有生以来,她只有一次下意识依赖过一个人——便是因救苏暮晓受伤那次,然而那次她神智不清,此刻,却如萧约叶所说,她十分清醒,内心如有炙雨落下,激起的不是春湖涟漪,而是长冬烈烟,闭上眼倏然伸手,揽住了萧约叶的脖颈。
她颤抖而虔诚,却仍道:“不。”
继而,骨子里的生机攀上心壤,开出冬日的花,穆安羽弯起眼角,轻语道:“我可是天生恶劣之人……小曦,你既敢靠近我,就要做好我绝不放你走的准备……再给我一点时间。”
到底她面容太出群,如此情态,叫人想起昨夜楼阁悬皎月,清辉锁华,那月光绕过梨花树,一刹却曳出凉意,一如她不由人接近的清疏,纤弱间带着朦胧,月下如莲,世内似仙,缥缈得像远离尘世,可在这一刻,确确实实展露了缺失两百年的人间烟火意。
像是为一个人入世了。
萧约叶瞧着她,呼吸微微急促。
早便说过了,这红尘似水。
然而坦露归坦露,甚至定情归定情,光不度是个粉饰的暗市,萧约叶自然也察得出来,用危机四伏形容太夸张,但一句“凶险非常”担得起,更何况,她是顶着“陆为英朋友”这个身份来的,她低声道:“阿羽,帮我想个假名字吧。”
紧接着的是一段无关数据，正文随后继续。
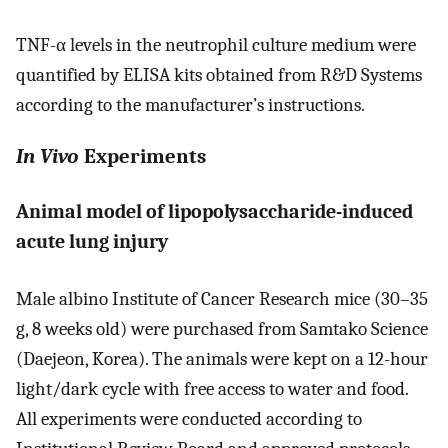
TNF-α levels in the neutrophil culture medium were
quantified by ELISA kits obtained from R&D Systems
according to the manufacturer’s instructions.
In Vivo
Experiments
Animal model of lipopolysaccharide-induced
acute lung injury
Male albino Institute of Cancer Research mice (30–35
g, 8 weeks old) were purchased from Samtako Science
(Daejeon, Korea). The animals were kept on a 12-hour
light/dark cycle with free access to water and food.
All experiments were conducted according to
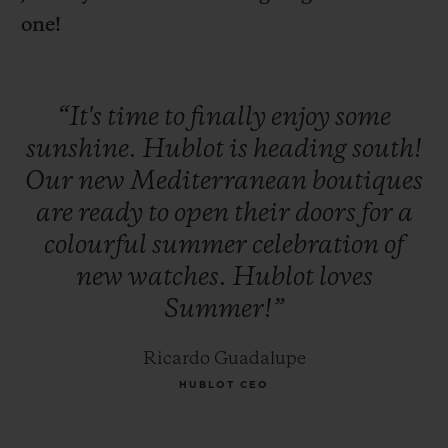
one!
“It's
time
to
finally
enjoy
some
sunshine.
Hublot
is
heading
south!
CONTACT US
Our
new
Mediterranean
boutiques
are
ready
to
open
their
doors
for
a
colourful
summer
celebration
of
new
watches.
Hublot
loves
Summer!”
FIND A BOUTIQUE
Ricardo Guadalupe
HUBLOT CEO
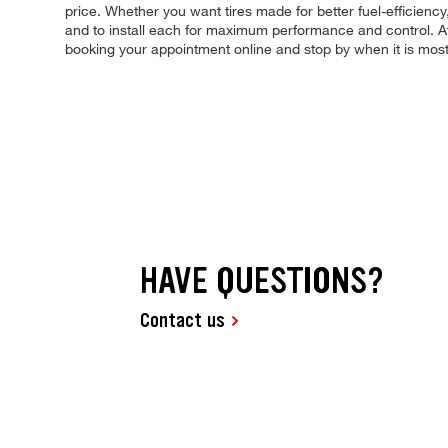
price. Whether you want tires made for better fuel-efficienc
and to install each for maximum performance and control. At 
booking your appointment online and stop by when it is mo
HAVE QUESTIONS?
Contact us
穆安羽的离鸢二字是母亲唤她的乳名,萧约叶从未见过自己的双亲。但多年后穆安羽在翎阳大会看见她,明昳的脸孔让她第一刻想起的,是暮春初夏时,灿媚的光影与晴空。
“露碎万生知夏长,叶隙约光树影藏,”她压住心绪,认真道,“夏隙如何?”
萧约叶认真想了想,道:“可以啊。”
穆安羽意外:“可以?”
“行的,”萧约叶道,“萧夏隙……很好听。”
该说不说,这个问题提得十分及时,因为不消片刻,主管手下管事的小伙计就一脸严肃地跑进来问萧约叶的名讳,萧约叶将“夏隙”二字报上去后,外面没多久就响起一个人莫名其妙的声音:“我没有听说过这个名字,她真的是我的朋友?”
继而,一阵杂嚷,在光不度持续的叫卖声中,一个人掀开门帘,一脸懵逼地走了进来。
在看见穆安羽和萧约叶的那刻,陆为英的表情从茫然到了然再到无语只用了两秒,扯扯嘴角,干干地逢场做戏:“夏隙,离鸢。”
主管抱着双肘在旁边察言观色,道:“陆家主真的认识萧姑娘和穆姑娘吗?”
陆为英生无可恋道:“是的。”
起初穆安羽还不懂她为何如此生无可恋,直到看到陆为英在主管拿出的一本厚账簿潇洒勾了两笔,方后知后觉地反应过来——怎么说她和萧约叶也各给了一半血契,那就是笃定了要和光不度做生意,若是中道不做,想从这啃骨头的地方安然无恙地走出去,自要付毁单的违金。
也不知陆家主得折多少无妄之财,陆为英上一秒还和主管笑容可掬,下一秒在走出光不度的那一刻活像逃离了瘟神,揉揉太阳穴,无可奈何:“夏隙和离鸢?——萧护初,光不度这么凶险的地方,一个不留神,便会被拉去充赤火军,你们在玩什么?”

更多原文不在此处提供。